# Keine Verbindung über LAN



## metalgear (13. April 2006)

Hallo @ all 

folgendes Problem: ich habe mein Notebook  zum ersten mal anstatt per WLAN  über Kabel an den Router  an geschlossen. Ohne Erfolg. Aus irgend einem Grund bekomme ich per LAN  keine Verbindung - sowohl über XP als auch per SuSE 10.

Ich bekomme nichtmals einem Ping vom Router  oder den anderen Netzwerkrechnern zurück - während mein System unter der automatisch zugewiesenen IP Adresse von anderen Rechnern aus anpingbar ist. 

Im "Status der Netzwerkverbindung" kann ich erkennen, dass ich zwar Pakete versende, aber keine Empfange. 

Jemand eine Idee oder auch nur einen Ansatz? 
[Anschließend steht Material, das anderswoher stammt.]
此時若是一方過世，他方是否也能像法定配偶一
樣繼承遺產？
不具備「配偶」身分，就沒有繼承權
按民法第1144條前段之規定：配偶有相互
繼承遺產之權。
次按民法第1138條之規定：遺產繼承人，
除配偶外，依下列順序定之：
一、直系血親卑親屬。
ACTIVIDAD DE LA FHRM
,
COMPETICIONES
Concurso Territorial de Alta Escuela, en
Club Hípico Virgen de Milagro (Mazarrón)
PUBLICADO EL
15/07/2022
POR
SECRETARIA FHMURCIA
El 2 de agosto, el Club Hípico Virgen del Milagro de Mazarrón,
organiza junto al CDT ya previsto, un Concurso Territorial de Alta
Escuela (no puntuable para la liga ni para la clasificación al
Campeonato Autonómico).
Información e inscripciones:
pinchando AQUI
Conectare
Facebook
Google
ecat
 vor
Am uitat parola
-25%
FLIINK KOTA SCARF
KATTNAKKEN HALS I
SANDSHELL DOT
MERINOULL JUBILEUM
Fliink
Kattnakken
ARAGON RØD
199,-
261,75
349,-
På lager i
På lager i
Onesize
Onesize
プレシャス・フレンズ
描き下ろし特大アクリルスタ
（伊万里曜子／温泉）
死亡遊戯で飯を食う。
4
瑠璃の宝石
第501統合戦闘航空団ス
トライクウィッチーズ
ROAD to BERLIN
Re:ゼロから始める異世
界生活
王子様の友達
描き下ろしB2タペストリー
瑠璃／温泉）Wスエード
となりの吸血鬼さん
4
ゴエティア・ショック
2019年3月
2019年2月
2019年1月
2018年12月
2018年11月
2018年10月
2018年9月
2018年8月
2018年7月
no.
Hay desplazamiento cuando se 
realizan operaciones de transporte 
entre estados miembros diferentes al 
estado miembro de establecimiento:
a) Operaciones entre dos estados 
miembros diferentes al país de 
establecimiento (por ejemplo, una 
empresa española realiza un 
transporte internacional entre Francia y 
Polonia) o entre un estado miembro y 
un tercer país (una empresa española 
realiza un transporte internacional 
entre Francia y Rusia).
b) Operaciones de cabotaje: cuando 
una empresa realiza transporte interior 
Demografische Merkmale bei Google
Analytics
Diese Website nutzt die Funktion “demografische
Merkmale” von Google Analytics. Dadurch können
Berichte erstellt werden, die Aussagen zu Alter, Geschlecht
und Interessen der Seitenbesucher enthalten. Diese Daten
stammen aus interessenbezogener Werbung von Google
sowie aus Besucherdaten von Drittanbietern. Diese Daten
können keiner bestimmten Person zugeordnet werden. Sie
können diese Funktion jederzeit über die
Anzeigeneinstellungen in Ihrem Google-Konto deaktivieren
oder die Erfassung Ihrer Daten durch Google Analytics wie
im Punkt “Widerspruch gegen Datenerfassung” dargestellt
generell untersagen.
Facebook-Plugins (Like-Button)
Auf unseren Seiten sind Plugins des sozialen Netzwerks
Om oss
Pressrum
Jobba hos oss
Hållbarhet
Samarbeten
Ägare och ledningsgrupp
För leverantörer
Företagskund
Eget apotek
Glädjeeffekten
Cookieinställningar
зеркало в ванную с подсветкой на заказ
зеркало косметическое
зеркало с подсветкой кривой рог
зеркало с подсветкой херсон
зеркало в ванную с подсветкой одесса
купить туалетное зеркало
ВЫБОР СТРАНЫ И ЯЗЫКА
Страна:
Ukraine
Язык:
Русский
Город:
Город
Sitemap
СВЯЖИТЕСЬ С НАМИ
*[edit]* WLAN funktioniert über XP übrigens Einwandfrei.


----------



## AndreG (23. April 2006)

Firewall im gleichen Netz und Subnetz Sonstige Sicherheitseinrichtungen im Netz

Mfg Andre


----------



## metalgear (24. April 2006)

Ähm... danke... 

könntest Du das eventuell spezifizieren?


----------



## teppi (24. April 2006)

Sicher, dass du das richtige Kabel benutzt? Es gibt ja crossed over und patched Kabel .. Hört sich jedenfalls ganz danach an. Aber frag mich bitte nicht, welches man jetzt da benutzen muss ... 

Gruß teppi


----------



## AndreG (24. April 2006)

Bei den meisten modernen Routern und Switches ist das egal. Die erkennen das und richten sich dann auf Twistet oder normal ein. Jedoch ist im Normalfall ein normales RJ45 deutlich von Vorteil.
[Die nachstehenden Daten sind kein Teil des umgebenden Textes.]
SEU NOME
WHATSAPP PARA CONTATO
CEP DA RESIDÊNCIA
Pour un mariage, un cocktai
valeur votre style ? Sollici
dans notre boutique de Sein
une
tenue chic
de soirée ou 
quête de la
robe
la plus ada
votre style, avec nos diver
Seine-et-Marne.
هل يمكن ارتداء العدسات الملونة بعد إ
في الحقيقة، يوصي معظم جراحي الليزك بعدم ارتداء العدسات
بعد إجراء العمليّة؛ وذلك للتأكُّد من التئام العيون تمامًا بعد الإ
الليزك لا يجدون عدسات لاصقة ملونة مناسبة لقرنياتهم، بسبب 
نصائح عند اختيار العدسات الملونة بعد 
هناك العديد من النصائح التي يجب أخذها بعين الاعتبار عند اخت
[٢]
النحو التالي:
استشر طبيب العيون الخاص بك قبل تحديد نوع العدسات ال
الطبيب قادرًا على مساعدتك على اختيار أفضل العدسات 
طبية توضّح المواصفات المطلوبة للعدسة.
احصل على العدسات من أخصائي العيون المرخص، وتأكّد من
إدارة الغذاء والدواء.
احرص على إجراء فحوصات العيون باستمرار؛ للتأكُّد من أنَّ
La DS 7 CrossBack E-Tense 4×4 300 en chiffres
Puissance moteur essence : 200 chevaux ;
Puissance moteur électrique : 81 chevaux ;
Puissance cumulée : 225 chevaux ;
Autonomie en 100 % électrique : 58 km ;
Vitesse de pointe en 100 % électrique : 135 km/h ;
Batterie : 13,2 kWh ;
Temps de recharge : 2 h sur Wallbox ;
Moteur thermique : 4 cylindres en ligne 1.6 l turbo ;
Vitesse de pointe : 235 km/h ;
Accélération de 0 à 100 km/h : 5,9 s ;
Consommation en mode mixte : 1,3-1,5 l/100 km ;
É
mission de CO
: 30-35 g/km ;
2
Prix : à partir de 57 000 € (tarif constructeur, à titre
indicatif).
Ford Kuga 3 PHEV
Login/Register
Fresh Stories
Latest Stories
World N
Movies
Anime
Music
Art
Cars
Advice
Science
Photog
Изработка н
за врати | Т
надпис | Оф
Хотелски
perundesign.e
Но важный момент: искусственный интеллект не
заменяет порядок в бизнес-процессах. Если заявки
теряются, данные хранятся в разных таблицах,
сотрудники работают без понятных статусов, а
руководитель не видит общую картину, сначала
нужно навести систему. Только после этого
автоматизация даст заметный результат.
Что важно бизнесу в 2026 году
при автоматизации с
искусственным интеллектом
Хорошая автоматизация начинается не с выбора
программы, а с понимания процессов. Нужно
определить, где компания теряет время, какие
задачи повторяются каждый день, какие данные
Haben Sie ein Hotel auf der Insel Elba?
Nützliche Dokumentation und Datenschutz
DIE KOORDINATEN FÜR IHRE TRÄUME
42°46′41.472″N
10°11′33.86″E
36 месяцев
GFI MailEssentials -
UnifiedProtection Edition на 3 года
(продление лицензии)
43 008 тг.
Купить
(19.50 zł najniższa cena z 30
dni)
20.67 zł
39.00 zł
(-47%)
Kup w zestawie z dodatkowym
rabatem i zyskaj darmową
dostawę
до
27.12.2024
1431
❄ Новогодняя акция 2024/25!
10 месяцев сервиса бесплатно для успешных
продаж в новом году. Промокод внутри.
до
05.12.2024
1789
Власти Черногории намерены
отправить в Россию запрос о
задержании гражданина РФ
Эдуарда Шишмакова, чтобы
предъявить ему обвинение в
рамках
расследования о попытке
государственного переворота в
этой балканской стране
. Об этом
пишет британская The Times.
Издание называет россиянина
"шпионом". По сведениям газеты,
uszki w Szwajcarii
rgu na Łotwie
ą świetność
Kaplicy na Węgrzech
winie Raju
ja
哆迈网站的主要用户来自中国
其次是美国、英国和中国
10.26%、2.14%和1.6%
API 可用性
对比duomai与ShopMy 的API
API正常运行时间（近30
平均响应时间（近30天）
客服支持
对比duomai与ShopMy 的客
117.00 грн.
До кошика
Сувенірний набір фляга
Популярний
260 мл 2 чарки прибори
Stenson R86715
Ich meinte ob du ne Firewall aufem Lapi hast. Und ob der Laptob im gleichem Netz liegt wie die anderen Rechner. Also z.b. 192.168.1.x Das sollte beachtet werden. 

Ist dem Router dein Rechner bekannt, also nicht das er im Mac-Filter oder drin ist.

Schon mal versucht ne neue IP per DCHP vom Router zu bekommen.
Geht mit Start-->Ausführen-->cmd

ipconfig /release und dann ipconfig /renew

Mfg Andre


----------